Ms Kim disse que os norte-coreanos adoravam o seu líder Kim Jong-un – era uma relação tão profunda como se estivesse ligada pelo sangue.
“Não se trata de ditadura ou lavagem cerebral – é baseado na confiança, lealdade e respeito”, disse ela.
“Não quero dizer que tudo é bom na Coreia do Norte, mas tem o seu próprio sistema. Não existe um país absolutamente bom, seja socialista ou capitalista.
Ela quer se reunir com sua filha, mas não no Sul.
Apesar de sua próspera economia, ela disse que os sem-teto foram negligenciados e apontou que a Coréia do Sul tinha uma das maiores taxas de suicídio do mundo.
“O status atual da Coréia do Norte pode ser um pouco difícil, mas eles têm um futuro com o qual eu posso sonhar”, disse ela.
“Mas na Coreia do Sul hoje, a vida é luxuosa e grande, mas o futuro é mais sombrio. Eu também penso no meu filho – o futuro do meu filho também será sombrio aqui.
“Eu quero que as pessoas olhem para a realidade da Coréia do Norte sem estereótipos políticos”
‘Gostaria de ir para o inferno?’
Para muitos no Sul, a ideia de que alguém se mudaria de livre vontade para a Coreia do Norte é absurda, e o quadro pintado pela Sra. Kim brilha sobre os abusos dos direitos humanos.
O general sul-coreano In-bum Chun disse que o seu trabalho militar nunca o tinha levado para a Coreia do Norte, e ele não tem desejo de ir.
“Gostarias de ir para o inferno, e conhecer Satanás?” disse ele.
O Sr. Chun sobreviveu a um bombardeamento norte-coreano contra o presidente sul-coreano no que era então Rangoon na Birmânia, em 1983.
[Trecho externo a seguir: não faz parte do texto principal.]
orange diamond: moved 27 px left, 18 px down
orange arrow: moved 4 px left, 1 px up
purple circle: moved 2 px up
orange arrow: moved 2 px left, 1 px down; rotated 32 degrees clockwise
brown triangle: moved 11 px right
Ele olha para o descarado assassinato do meio-irmão de Kim Jong-un, Kim Jong-nam, num aeroporto da Malásia, e o desenvolvimento de armas nucleares, e ele pergunta-se do que mais o regime norte-coreano é capaz.
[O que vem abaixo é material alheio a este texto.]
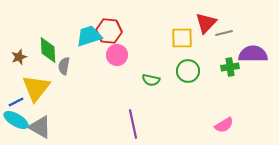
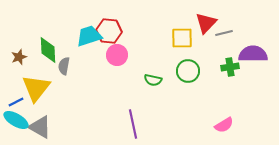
green semicircle: moved 2 px right
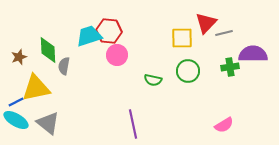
yellow triangle: rotated 40 degrees clockwise
gray triangle: moved 8 px right, 4 px up; rotated 10 degrees clockwise
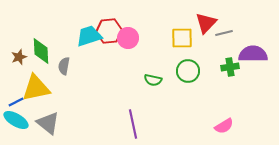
red hexagon: rotated 10 degrees counterclockwise
green diamond: moved 7 px left, 1 px down
pink circle: moved 11 px right, 17 px up
pink semicircle: moved 1 px down
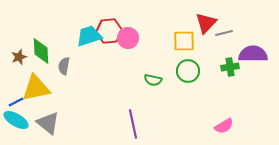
yellow square: moved 2 px right, 3 px down
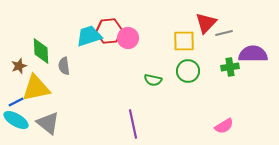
brown star: moved 9 px down
gray semicircle: rotated 18 degrees counterclockwise
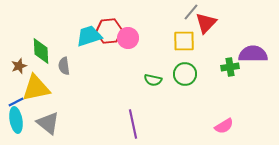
gray line: moved 33 px left, 21 px up; rotated 36 degrees counterclockwise
green circle: moved 3 px left, 3 px down
cyan ellipse: rotated 50 degrees clockwise
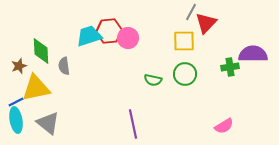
gray line: rotated 12 degrees counterclockwise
“Se Stalin estivesse vivo, ele teria inveja, de toda a família Kim foi capaz de fazer”, disse ele.
Para o Sr. Lartigue do TNKR, os casos “estranhos” de coreanos querendo desertar ou voltar ao Norte pálido em comparação com o número de norte-coreanos fugindo, e ele notou a dura abordagem da Coréia do Norte de punir três gerações por discordância.
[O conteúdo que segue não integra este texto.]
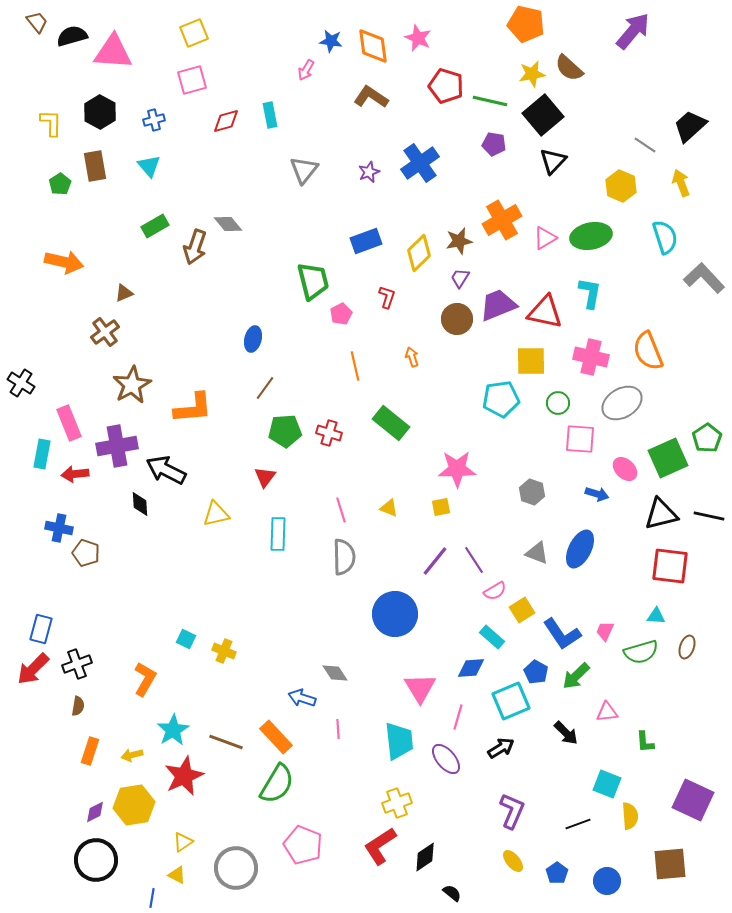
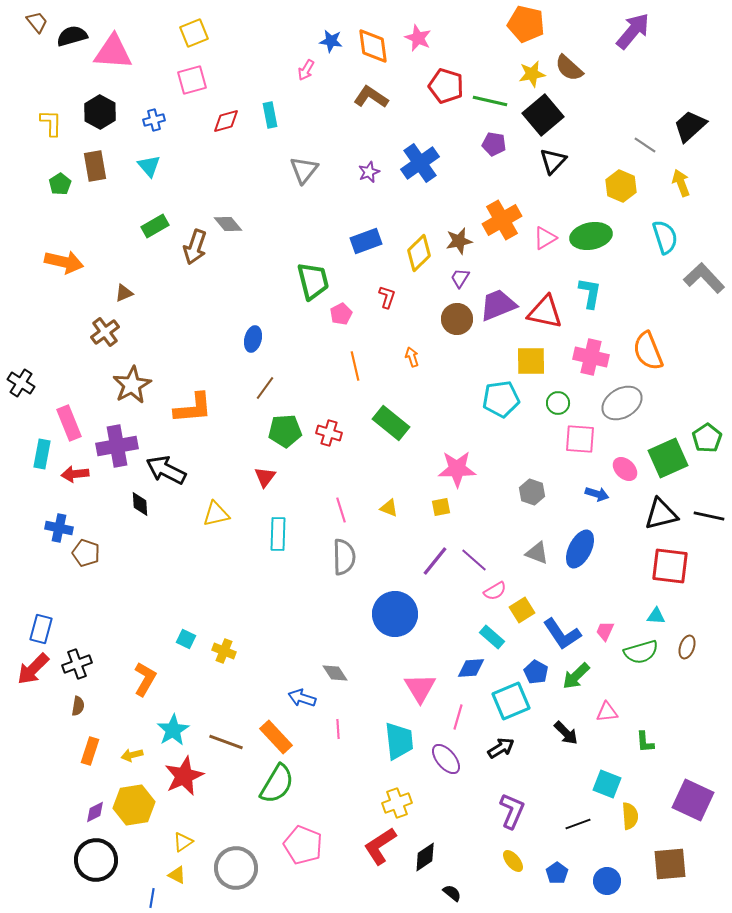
purple line at (474, 560): rotated 16 degrees counterclockwise
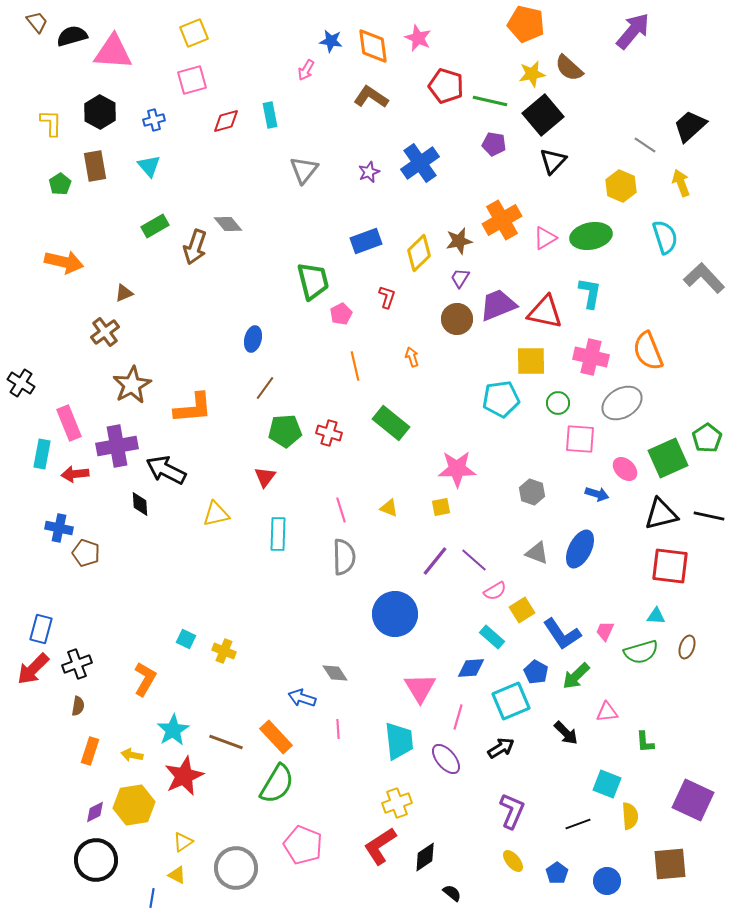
yellow arrow at (132, 755): rotated 25 degrees clockwise
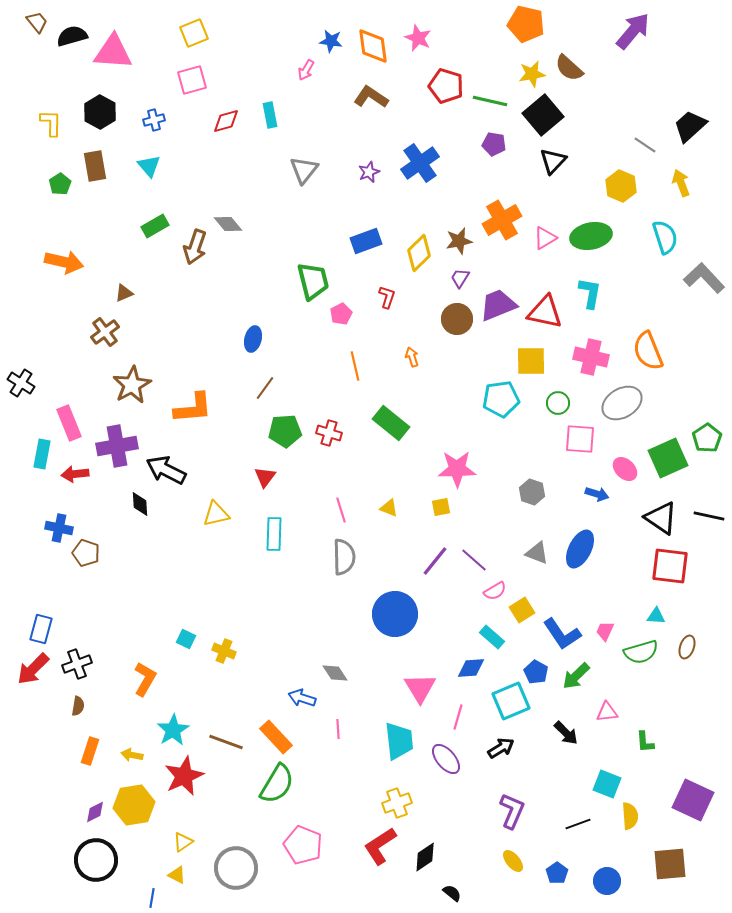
black triangle at (661, 514): moved 4 px down; rotated 48 degrees clockwise
cyan rectangle at (278, 534): moved 4 px left
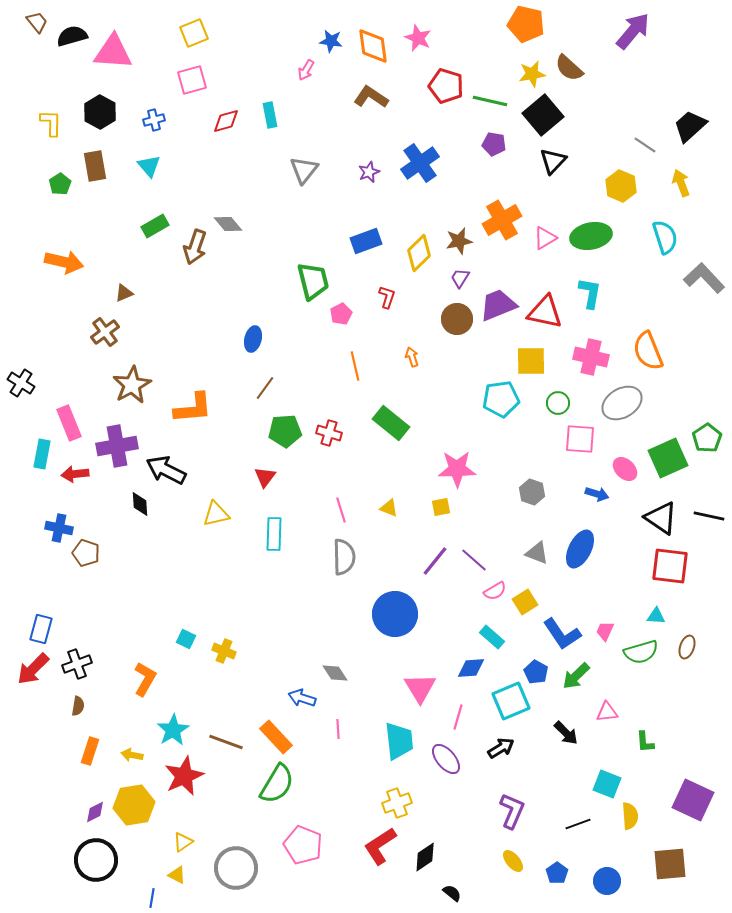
yellow square at (522, 610): moved 3 px right, 8 px up
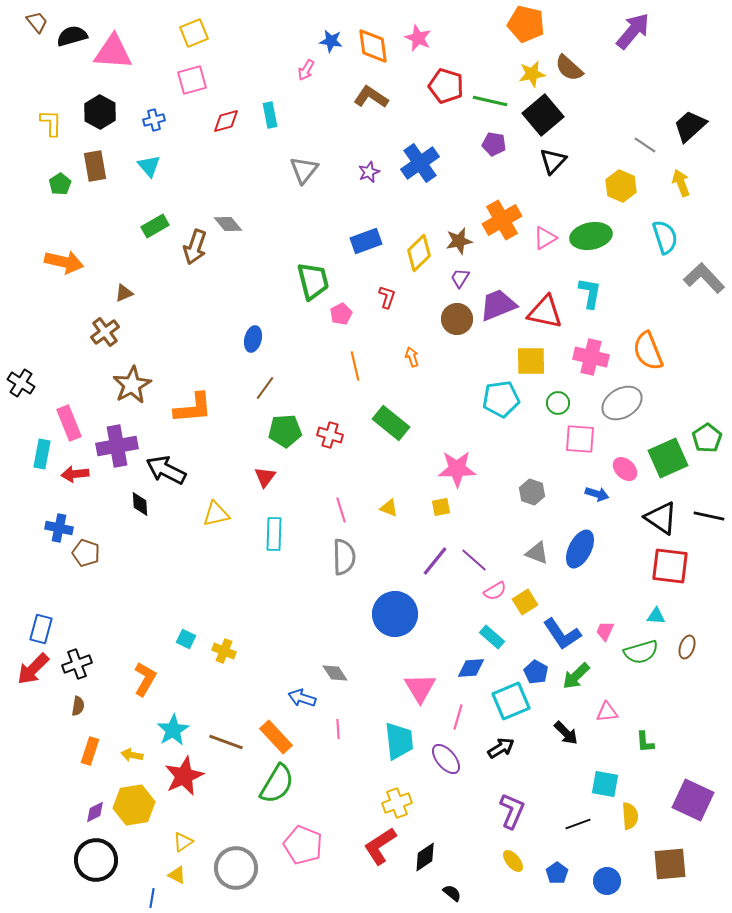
red cross at (329, 433): moved 1 px right, 2 px down
cyan square at (607, 784): moved 2 px left; rotated 12 degrees counterclockwise
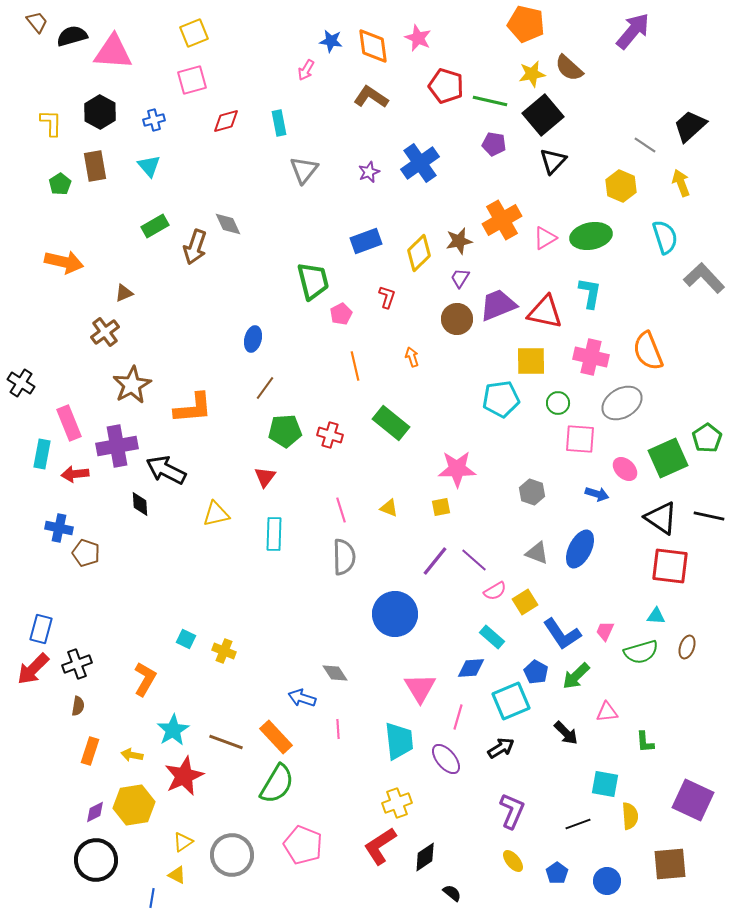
cyan rectangle at (270, 115): moved 9 px right, 8 px down
gray diamond at (228, 224): rotated 16 degrees clockwise
gray circle at (236, 868): moved 4 px left, 13 px up
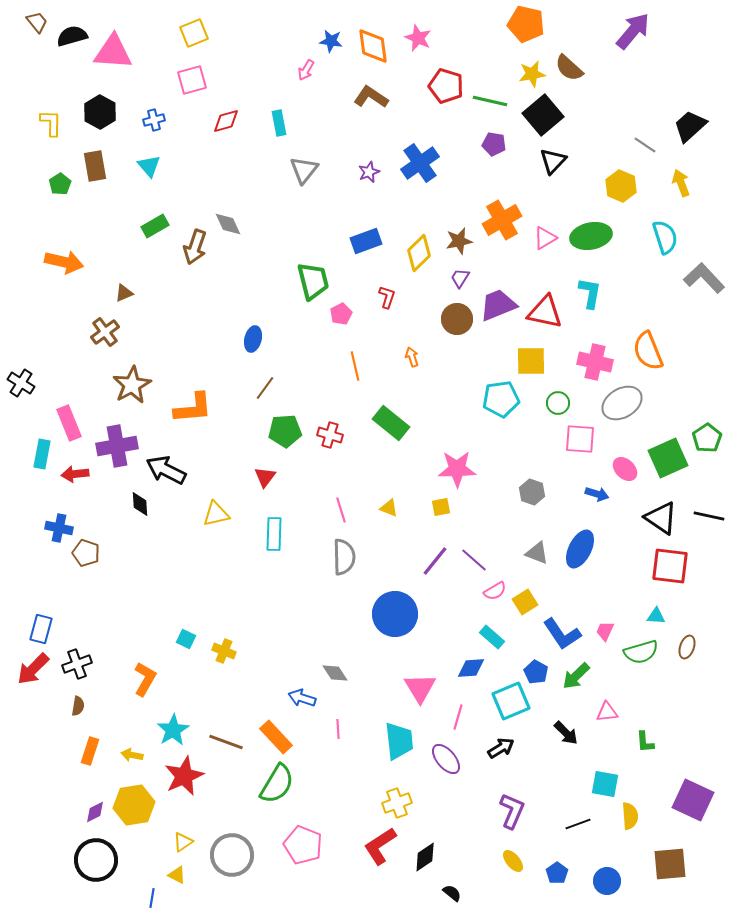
pink cross at (591, 357): moved 4 px right, 5 px down
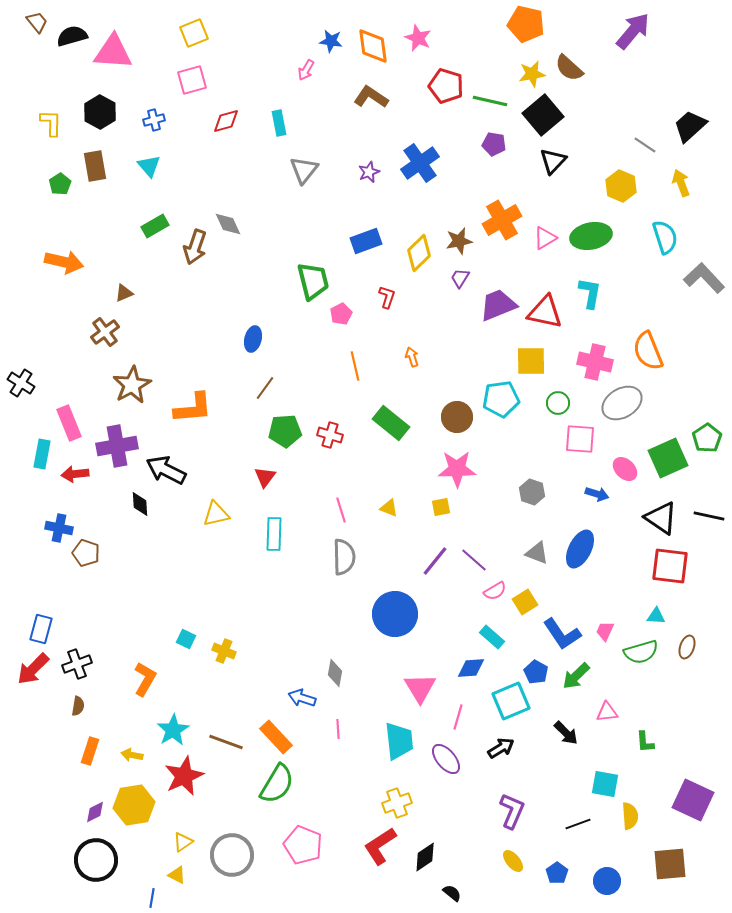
brown circle at (457, 319): moved 98 px down
gray diamond at (335, 673): rotated 44 degrees clockwise
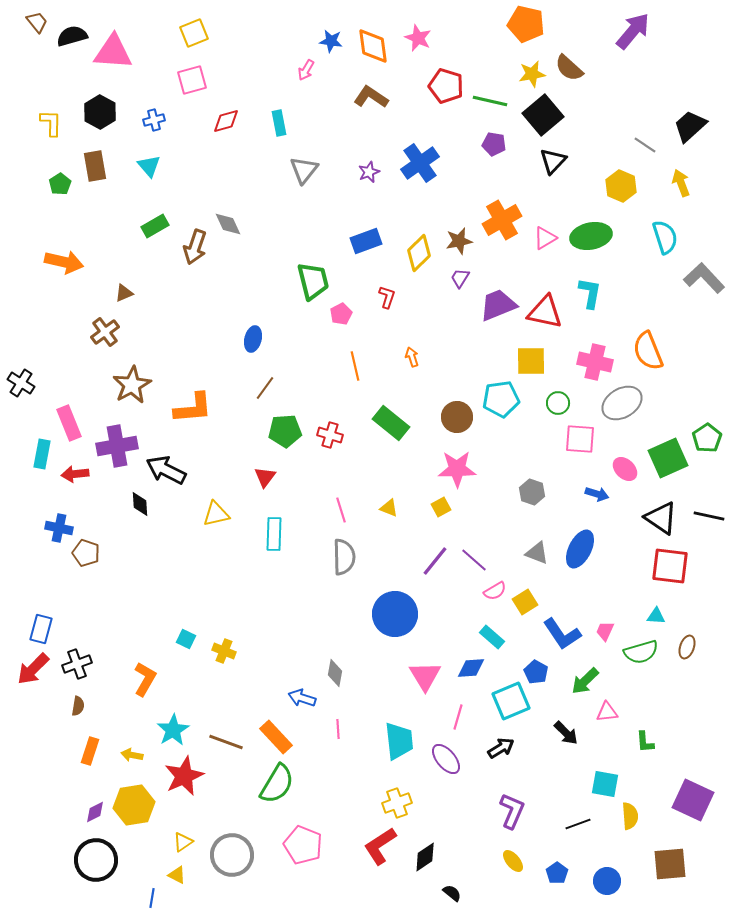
yellow square at (441, 507): rotated 18 degrees counterclockwise
green arrow at (576, 676): moved 9 px right, 5 px down
pink triangle at (420, 688): moved 5 px right, 12 px up
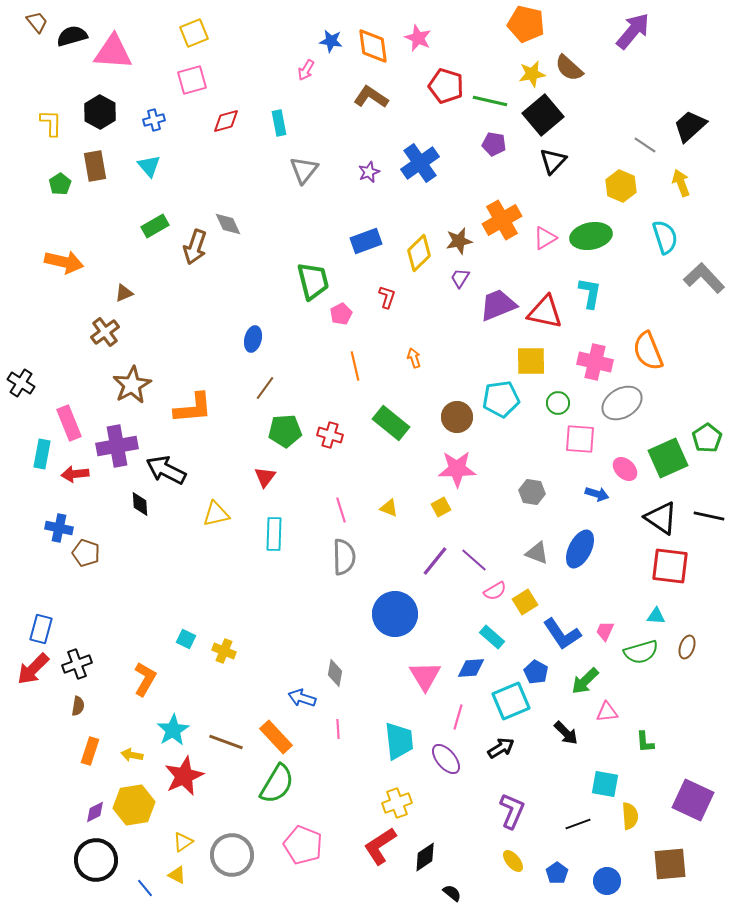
orange arrow at (412, 357): moved 2 px right, 1 px down
gray hexagon at (532, 492): rotated 10 degrees counterclockwise
blue line at (152, 898): moved 7 px left, 10 px up; rotated 48 degrees counterclockwise
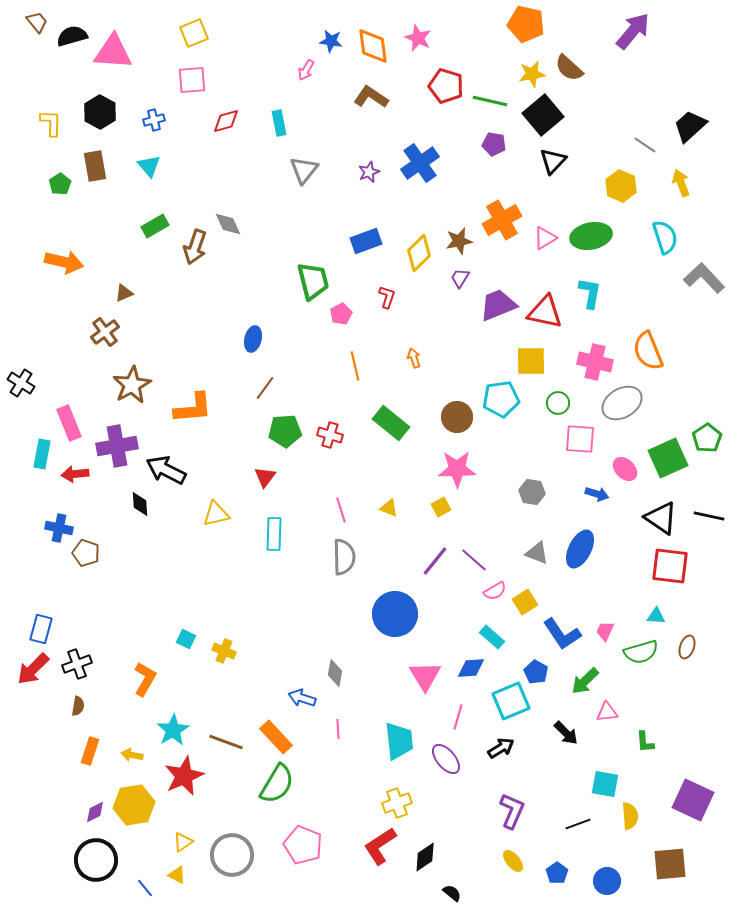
pink square at (192, 80): rotated 12 degrees clockwise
O Sr. Lartigue disse que o contexto histórico era fundamental, com alguns ainda separados dos membros da família 70 anos após a divisão da península.
“Outra nuance é que para muitos sul-coreanos, ainda é apenas a Coréia”
Oliver Hotham, editor-gerente da NK News, observou que ambos os lados propagandeiam deserções – mas elas causam mais agitação no Norte porque são mais raras.
Embora 33.000 desertores norte-coreanos vivendo no Sul pareçam um grande número de dissidentes, ele observou que nos anos 60 cerca de 30.000 alemães orientais estavam escapando para o Ocidente a cada mês.
“Eles frequentemente têm sentimentos complexos sobre o sistema político sob o qual vivem… provavelmente há uma grande quantidade de ressentimento em relação ao sistema, mas entre muitas pessoas mais velhas especialmente, há provavelmente muita nostalgia e carinho pelo regime de Kim à sua própria maneira estranha.”
‘Somos todos prisioneiros’
Num evento realizado pela TNKR, três refugiados norte-coreanos falaram das suas experiências de fuga do regime Kim, embora não quisessem ser identificados pela mídia.
Uma, em lágrimas, falou sobre os sacrifícios dolorosos que a sua mãe tinha feito para permitir a sua fuga.
Outra, em tom de língua na cara, falou sobre como sonhava em satisfazer-se com um simples prazer – comer melancia fresca.
O terceiro, que usava o cabelo curto cortado e um vestido vermelho estampado com fãs brancos, disse que ainda tem pesadelos sobre o país para onde fugiu.
Quando lhe perguntaram por que um refugiado norte-coreano iria querer voltar, ela apontou para a dor de ser arrancada dos seus entes queridos desde que a Coreia foi dividida em 1945.
“Acho que é por causa da família. Não há outra razão”, disse ela.
“Nisso, mas talvez pouco mais, Ms Kim concorda.
“Eu acho que a coisa mais feliz e mais preciosa na vida para os humanos é a família. Não pode ser trocado com mais nada”, disse ela.
“Estive separada do meu marido e filha durante oito anos. Como as pessoas podem encarar isso como se não fosse nada?”
Erin Handley esteve na Coréia do Sul para o programa de intercâmbio de mídia Walkley Foundation Australia-Korea.